> **TASK DETAILS**
Please restate word for word the line holding "in the URL used to connect to the server. At" and every following line through the end of the entries.

> **RECORDS FOR THE TASK**
+ + + + + + +

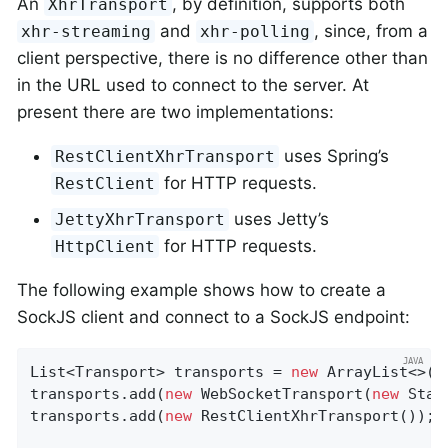
An
, by definition, supports both
XhrTransport
and
, since, from a
xhr-streaming
xhr-polling
client perspective, there is no difference other than
in the URL used to connect to the server. At
present there are two implementations:
uses Spring’s
RestClientXhrTransport
for HTTP requests.
RestClient
uses Jetty’s
JettyXhrTransport
for HTTP requests.
HttpClient
The following example shows how to create a
SockJS client and connect to a SockJS endpoint:
List<Transport> transports = 
new
 ArrayList<>(
2
transports.add(
new
 WebSocketTransport(
new
 Stan
transports.add(
new
 RestClientXhrTransport());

+ + + + + + +

> **REPLY TO THE EXERCISE**
in the URL used to connect to the server. At
present there are two implementations:
uses Spring’s
RestClientXhrTransport
for HTTP requests.
RestClient
uses Jetty’s
JettyXhrTransport
for HTTP requests.
HttpClient
The following example shows how to create a
SockJS client and connect to a SockJS endpoint:
List<Transport> transports = 
new
 ArrayList<>(
2
transports.add(
new
 WebSocketTransport(
new
 Stan
transports.add(
new
 RestClientXhrTransport());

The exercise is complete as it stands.